Former Employee Heads to Federal Prison for Defrauding Exxon Mobil
HOUSTON, January 27, 2014 – Garry W. Arnold, of Dayton, has been ordered to prison for more than five years following his conviction of defrauding Exxon Mobil, his former employer, and causing a loss of more than $5 million, announced United States Attorney Kenneth Magidson. Arnold pleaded guilty Friday, Sept. 20, 2013.
Today, U.S. District Judge David Hittner, who accepted the guilty plea, handed Arnold a 63-month sentence to be immediately followed by a three-year-term of supervised release. In handing down the sentence, Judge Hittner noted, "this has gone on long enough." He was further ordered to pay $5,548,015.80 in restitution.

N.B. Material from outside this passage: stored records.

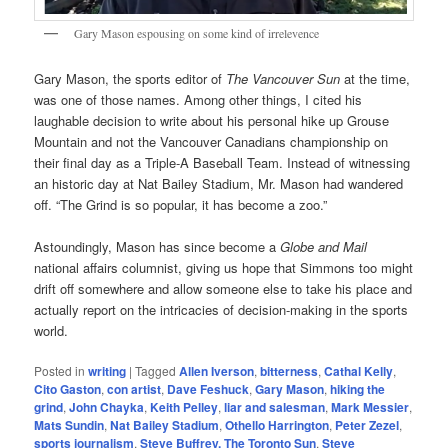
Gary Mason espousing on some kind of irrelevence
Gary Mason, the sports editor of
The Vancouver Sun
at the time,
was one of those names. Among other things, I cited his
laughable decision to write about his personal hike up Grouse
Mountain and not the Vancouver Canadians championship on
their final day as a Triple-A Baseball Team. Instead of witnessing
an historic day at Nat Bailey Stadium, Mr. Mason had wandered
off. “The Grind is so popular, it has become a zoo.”
Astoundingly, Mason has since become a
Globe and Mail
national affairs columnist, giving us hope that Simmons too might
drift off somewhere and allow someone else to take his place and
actually report on the intricacies of decision-making in the sports
world.
Posted in
writing
|
Tagged
Allen Iverson
,
bitterness
,
Cathal Kelly
,
Cito Gaston
,
con artist
,
Dave Feshuck
,
Gary Mason
,
hiking the
grind
,
John Chayka
,
Keith Pelley
,
liar and salesman
,
Mark Messier
,
Mats Sundin
,
Nat Bailey Stadium
,
Othello Harrington
,
Peter Zezel
,
sports journalism
,
Steve Buffrey. The Toronto Sun
,
Steve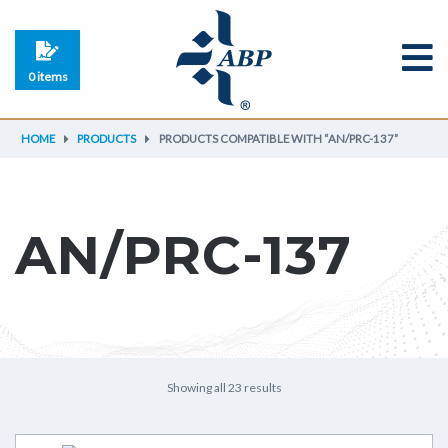
0 items
HOME
PRODUCTS
PRODUCTS COMPATIBLE WITH “AN/PRC-137”
AN/PRC-137
Showing all 23 results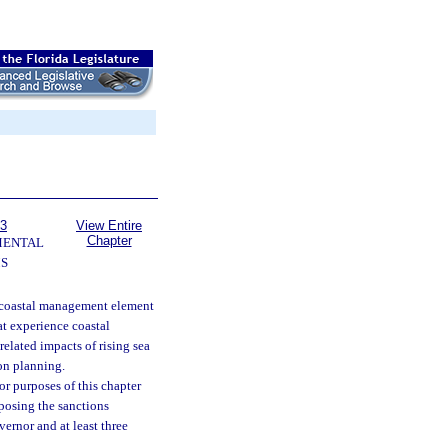
63
View Entire
Chapter
MENTAL
S
e coastal management element
at experience coastal
related impacts of rising sea
ion planning.
r purposes of this chapter
mposing the sanctions
vernor and at least three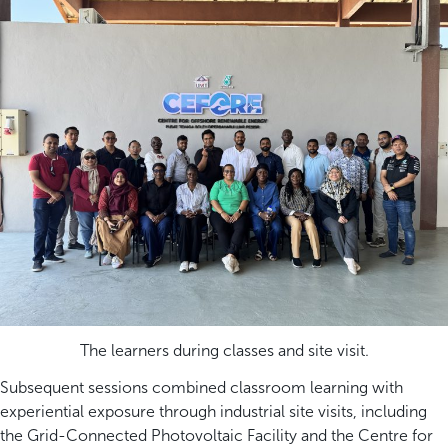
The learners during classes and site visit.
Subsequent sessions combined classroom learning with
experiential exposure through industrial site visits, including
the Grid-Connected Photovoltaic Facility and the Centre for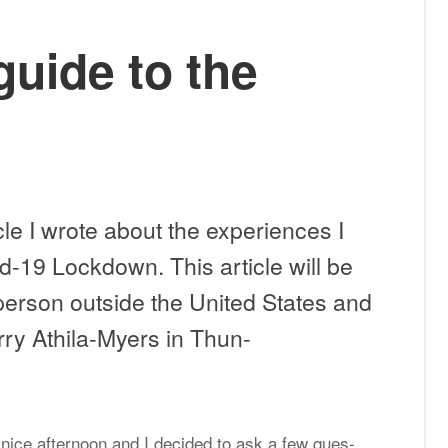
guide to the
arks:
cle I wrote about the ex­pe­ri­ences I
d-19 Lock­down. This ar­ti­cle will be
r per­son out­side the United States and
rry Athila-My­ers in Thun­
 nice af­ter­noon and I de­cided to ask a few ques­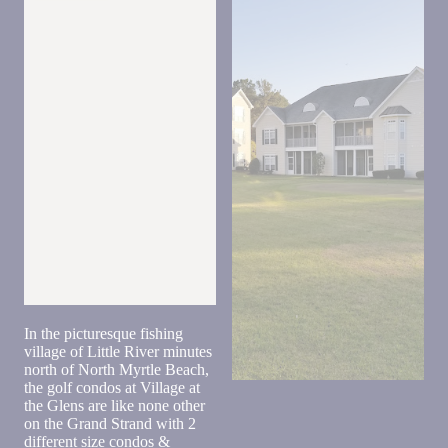
back.
Send
In the picturesque fishing
village of Little River minutes
By
north of North Myrtle Beach,
entering
the golf condos at Village at
your
the Glens are like none other
phone
on the Grand Strand with 2
number,
different size condos &
you agree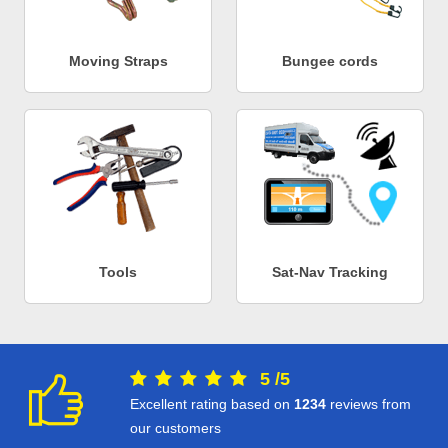
Moving Straps
Bungee cords
Tools
Sat-Nav Tracking
5
/
5
Excellent rating based on
1234
reviews from
our customers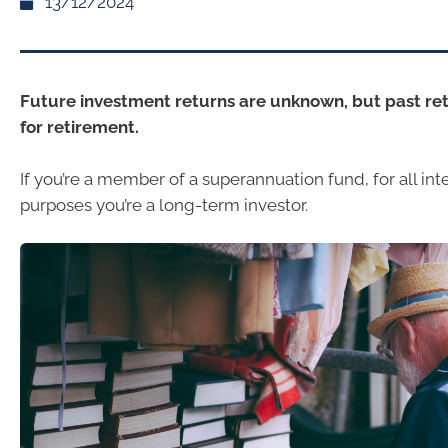
13/12/2024
Future investment returns are unknown, but past ret
for retirement.
If you’re a member of a superannuation fund, for all int
purposes you’re a long-term investor.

Arnold, 62, was employed by the Exxon Mobil Chemical Company from 2004 through 2010 at the company’s Baytown Olefins Plant. His job responsibilities included overseeing the maintenance and repair of numerous large furnaces located at the plant, including ordering replacement parts and coordinating the purchase, delivery and installation of these parts.
Arnold also controlled and was part owner of Metal Blinds Unlimited Inc. During the relevant time period, Metal Blinds had minimal legitimate business operations, had no employees other than Arnold himself and it operated out of his residence.
Beginning in or around January 2004 and continuing through April 2010, Arnold carried out a fraudulent invoicing scheme which caused Exxon to pay more than $5.5 million for furnace parts and fabrication services that were never provided, were provided with materials already owned by Exxon or for which it paid an excessive amount. Arnold and another person shared the proceeds of the scheme by having Exxon send the payment checks to One Source Industrial, a company the other person owned. The other person then caused that company to make payments to Metal Blinds Unlimited, a sham corporation owned by Arnold. The other individual also made payments to Arnold for legitimate work done by One Source Industrial for Exxon and other clients, again by making regular payments by check to Metal Blinds.
Previously released on bond, Arnold was taken into custody following the hearing today where he will remain pending transfer to a U.S. Bureau of Prisons facility to be determined in the near future.
The case was investigated by the U.S. Postal Inspection Service and prosecuted by Assistant U.S. Attorney John Pearson.